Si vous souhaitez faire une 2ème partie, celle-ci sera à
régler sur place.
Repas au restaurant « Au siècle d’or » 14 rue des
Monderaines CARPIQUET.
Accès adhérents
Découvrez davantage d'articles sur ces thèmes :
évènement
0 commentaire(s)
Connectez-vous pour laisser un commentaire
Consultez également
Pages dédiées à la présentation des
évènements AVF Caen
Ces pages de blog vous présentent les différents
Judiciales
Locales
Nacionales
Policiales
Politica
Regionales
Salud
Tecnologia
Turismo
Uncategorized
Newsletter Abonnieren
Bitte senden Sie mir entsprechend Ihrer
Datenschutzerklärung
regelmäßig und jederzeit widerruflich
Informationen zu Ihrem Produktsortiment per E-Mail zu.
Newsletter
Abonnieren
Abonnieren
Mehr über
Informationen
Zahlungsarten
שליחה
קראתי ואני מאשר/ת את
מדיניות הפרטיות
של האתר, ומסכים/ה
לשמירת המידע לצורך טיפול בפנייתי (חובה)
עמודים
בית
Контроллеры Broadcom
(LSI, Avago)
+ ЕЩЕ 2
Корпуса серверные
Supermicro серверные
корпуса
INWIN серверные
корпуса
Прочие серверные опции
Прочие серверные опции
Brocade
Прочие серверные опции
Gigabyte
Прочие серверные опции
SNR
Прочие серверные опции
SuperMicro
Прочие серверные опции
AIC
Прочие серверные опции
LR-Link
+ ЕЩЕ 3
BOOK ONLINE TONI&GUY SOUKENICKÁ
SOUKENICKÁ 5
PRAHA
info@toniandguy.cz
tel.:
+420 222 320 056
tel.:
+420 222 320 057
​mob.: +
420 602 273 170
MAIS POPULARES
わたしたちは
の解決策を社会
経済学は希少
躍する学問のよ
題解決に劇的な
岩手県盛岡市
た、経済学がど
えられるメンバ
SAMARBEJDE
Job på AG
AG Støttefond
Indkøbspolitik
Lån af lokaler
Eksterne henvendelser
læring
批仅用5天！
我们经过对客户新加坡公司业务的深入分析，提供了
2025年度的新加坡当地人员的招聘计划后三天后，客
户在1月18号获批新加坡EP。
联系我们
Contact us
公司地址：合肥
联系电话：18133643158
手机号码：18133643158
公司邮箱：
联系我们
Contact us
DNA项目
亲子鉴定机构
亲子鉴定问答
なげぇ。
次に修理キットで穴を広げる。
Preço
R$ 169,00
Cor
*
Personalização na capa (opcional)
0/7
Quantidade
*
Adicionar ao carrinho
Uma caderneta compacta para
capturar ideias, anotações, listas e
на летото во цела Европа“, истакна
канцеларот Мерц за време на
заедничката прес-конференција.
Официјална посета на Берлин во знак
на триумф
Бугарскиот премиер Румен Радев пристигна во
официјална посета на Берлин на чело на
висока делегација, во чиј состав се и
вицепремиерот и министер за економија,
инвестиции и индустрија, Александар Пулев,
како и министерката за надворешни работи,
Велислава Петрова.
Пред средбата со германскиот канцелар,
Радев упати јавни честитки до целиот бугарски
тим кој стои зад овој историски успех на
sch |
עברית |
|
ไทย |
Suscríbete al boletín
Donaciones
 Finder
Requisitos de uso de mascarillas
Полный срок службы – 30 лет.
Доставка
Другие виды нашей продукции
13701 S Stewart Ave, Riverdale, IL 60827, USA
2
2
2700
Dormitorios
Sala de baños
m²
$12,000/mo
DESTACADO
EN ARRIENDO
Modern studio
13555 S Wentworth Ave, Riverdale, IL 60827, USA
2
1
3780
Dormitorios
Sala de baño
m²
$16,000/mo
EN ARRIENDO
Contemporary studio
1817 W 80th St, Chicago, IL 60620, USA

-=-=-=-=-

◆ Exercise prompt:
Each line of the material above needs to be returned exactly as written.

◆ Result of this task:
Si vous souhaitez faire une 2ème partie, celle-ci sera à
régler sur place.
Repas au restaurant « Au siècle d’or » 14 rue des
Monderaines CARPIQUET.
Accès adhérents
Découvrez davantage d'articles sur ces thèmes :
évènement
0 commentaire(s)
Connectez-vous pour laisser un commentaire
Consultez également
Pages dédiées à la présentation des
évènements AVF Caen
Ces pages de blog vous présentent les différents
Judiciales
Locales
Nacionales
Policiales
Politica
Regionales
Salud
Tecnologia
Turismo
Uncategorized
Newsletter Abonnieren
Bitte senden Sie mir entsprechend Ihrer
Datenschutzerklärung
regelmäßig und jederzeit widerruflich
Informationen zu Ihrem Produktsortiment per E-Mail zu.
Newsletter
Abonnieren
Abonnieren
Mehr über
Informationen
Zahlungsarten
שליחה
קראתי ואני מאשר/ת את
מדיניות הפרטיות
של האתר, ומסכים/ה
לשמירת המידע לצורך טיפול בפנייתי (חובה)
עמודים
בית
Контроллеры Broadcom
(LSI, Avago)
+ ЕЩЕ 2
Корпуса серверные
Supermicro серверные
корпуса
INWIN серверные
корпуса
Прочие серверные опции
Прочие серверные опции
Brocade
Прочие серверные опции
Gigabyte
Прочие серверные опции
SNR
Прочие серверные опции
SuperMicro
Прочие серверные опции
AIC
Прочие серверные опции
LR-Link
+ ЕЩЕ 3
BOOK ONLINE TONI&GUY SOUKENICKÁ
SOUKENICKÁ 5
PRAHA
info@toniandguy.cz
tel.:
+420 222 320 056
tel.:
+420 222 320 057
​mob.: +
420 602 273 170
MAIS POPULARES
わたしたちは
の解決策を社会
経済学は希少
躍する学問のよ
題解決に劇的な
岩手県盛岡市
た、経済学がど
えられるメンバ
SAMARBEJDE
Job på AG
AG Støttefond
Indkøbspolitik
Lån af lokaler
Eksterne henvendelser
læring
批仅用5天！
我们经过对客户新加坡公司业务的深入分析，提供了
2025年度的新加坡当地人员的招聘计划后三天后，客
户在1月18号获批新加坡EP。
联系我们
Contact us
公司地址：合肥
联系电话：18133643158
手机号码：18133643158
公司邮箱：
联系我们
Contact us
DNA项目
亲子鉴定机构
亲子鉴定问答
なげぇ。
次に修理キットで穴を広げる。
Preço
R$ 169,00
Cor
*
Personalização na capa (opcional)
0/7
Quantidade
*
Adicionar ao carrinho
Uma caderneta compacta para
capturar ideias, anotações, listas e
на летото во цела Европа“, истакна
канцеларот Мерц за време на
заедничката прес-конференција.
Официјална посета на Берлин во знак
на триумф
Бугарскиот премиер Румен Радев пристигна во
официјална посета на Берлин на чело на
висока делегација, во чиј состав се и
вицепремиерот и министер за економија,
инвестиции и индустрија, Александар Пулев,
како и министерката за надворешни работи,
Велислава Петрова.
Пред средбата со германскиот канцелар,
Радев упати јавни честитки до целиот бугарски
тим кој стои зад овој историски успех на
sch |
עברית |
|
ไทย |
Suscríbete al boletín
Donaciones
 Finder
Requisitos de uso de mascarillas
Полный срок службы – 30 лет.
Доставка
Другие виды нашей продукции
13701 S Stewart Ave, Riverdale, IL 60827, USA
2
2
2700
Dormitorios
Sala de baños
m²
$12,000/mo
DESTACADO
EN ARRIENDO
Modern studio
13555 S Wentworth Ave, Riverdale, IL 60827, USA
2
1
3780
Dormitorios
Sala de baño
m²
$16,000/mo
EN ARRIENDO
Contemporary studio
1817 W 80th St, Chicago, IL 60620, USA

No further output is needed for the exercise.